Sur les conclusions à fin d'injonction sous astreinte :
7. Compte tenu de ce qui a été indiqué au point 4, il est enjoint au ministre de l'éducation nationale d'admettre, dans le délai d'un mois, Mme B... à la retraite anticipée pour invalidité à compter du 15 novembre 2008. Il y a lieu, dans les circonstances de l'espèce, d'assortir cette injonction d'une astreinte de 50 euros par jour de retard.
Sur l'application de l'article R. 761-1 du code de justice administrative :
8. Aux termes de l'article R. 761-1 du code de justice administrative : " Les dépens comprennent les frais d'expertise, d'enquête et de toute autre mesure d'instruction dont les frais ne sont pas à la charge de l'Etat (...) ". La présente instance n'ayant pas donné lieu à dépens au sens de l'article susvisé, les conclusions de Mme B..., tendant à ce que l'Etat soit condamné à lui verser les dépens, ne peuvent en tout état de cause qu'être rejetées.
Sur les conclusions fondées sur les dispositions de l'article L. 761-1 du code de justice administrative:
9. Dans les circonstances de l'espèce, il y a lieu de mettre à la charge de l'Etat le versement à Mme B... C... la somme de 1 500 euros au titre des frais exposés et non compris dans les dépens.
DECIDE :
Article 1er : Le jugement n° 1402032 du tribunal administratif de Nantes en date du 22 novembre 2016 ainsi que la décision du 9 janvier 2014 par laquelle le recteur de l'académie de Nantes a placé Mme B... en retraite pour invalidité à compter seulement du 1er septembre 2013 sont annulés.
Article 2 : Il est enjoint au ministre de l'éducation nationale d'admettre, dans le délai d'un mois à compter de la notification du présent arrêt, Mme B... à la retraite anticipée pour invalidité à compter du 15 novembre 2008. Cette injonction est assortie d'une astreinte de 50 euros par jour de retard.

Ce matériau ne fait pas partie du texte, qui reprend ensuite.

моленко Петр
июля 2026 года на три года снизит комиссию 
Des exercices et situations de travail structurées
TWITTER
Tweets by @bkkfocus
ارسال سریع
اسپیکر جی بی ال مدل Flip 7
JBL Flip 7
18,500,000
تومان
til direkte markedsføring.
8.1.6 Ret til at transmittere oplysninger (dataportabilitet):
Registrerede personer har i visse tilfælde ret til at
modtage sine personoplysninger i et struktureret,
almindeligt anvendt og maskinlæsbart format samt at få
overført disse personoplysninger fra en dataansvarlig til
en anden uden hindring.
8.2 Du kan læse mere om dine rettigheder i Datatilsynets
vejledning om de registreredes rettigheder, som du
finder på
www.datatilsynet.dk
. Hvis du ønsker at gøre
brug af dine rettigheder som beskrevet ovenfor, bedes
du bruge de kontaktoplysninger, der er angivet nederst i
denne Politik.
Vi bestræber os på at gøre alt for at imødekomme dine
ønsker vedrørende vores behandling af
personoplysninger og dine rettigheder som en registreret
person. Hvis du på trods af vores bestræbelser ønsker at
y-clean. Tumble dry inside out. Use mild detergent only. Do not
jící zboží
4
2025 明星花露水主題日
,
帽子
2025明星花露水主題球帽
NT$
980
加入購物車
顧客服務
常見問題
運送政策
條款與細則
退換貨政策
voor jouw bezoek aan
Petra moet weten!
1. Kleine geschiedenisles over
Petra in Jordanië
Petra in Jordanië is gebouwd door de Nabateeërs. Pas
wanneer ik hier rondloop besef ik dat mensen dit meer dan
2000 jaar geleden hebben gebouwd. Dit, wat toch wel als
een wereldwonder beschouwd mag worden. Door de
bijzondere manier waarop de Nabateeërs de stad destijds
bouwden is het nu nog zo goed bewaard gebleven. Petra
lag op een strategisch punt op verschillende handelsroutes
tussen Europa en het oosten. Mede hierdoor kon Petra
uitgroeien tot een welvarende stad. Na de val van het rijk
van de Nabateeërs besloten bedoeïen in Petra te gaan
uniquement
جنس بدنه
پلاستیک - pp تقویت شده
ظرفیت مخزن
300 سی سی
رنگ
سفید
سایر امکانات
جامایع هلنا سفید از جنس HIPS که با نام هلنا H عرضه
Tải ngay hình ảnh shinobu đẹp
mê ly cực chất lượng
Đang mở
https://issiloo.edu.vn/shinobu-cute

Article 3 : L'Etat versera à Mme B... la somme de 1500 euros au titre des dispositions de l'article L. 761-1 du code de justice administrative.
Article 4 : Le surplus des conclusions de la requête de Mme B... est rejeté.
Article 5 : Le présent arrêt sera notifié à Mme A... B... et au ministre de l'éducation nationale.
Copie en sera adressée pour information au recteur de l'académie de Nantes.
Délibéré après l'audience du 4 février 2022, à laquelle siégeaient :
- M. Gaspon, président de chambre,
- M. Coiffet, président-assesseur,
- Mme Brisson, première conseillère.
Rendu public par mise à disposition au greffe le 1er mars 2022.
Le rapporteur,
O. COIFFETLe président,
O. GASPON
La greffière,
I.PETTON
La République mande et ordonne au ministre de l'éducation nationale en ce qui le concerne, et à tous huissiers de justice à ce requis en ce qui concerne les voies de droit commun contre les parties privées, de pourvoir à l'exécution de la présente décision.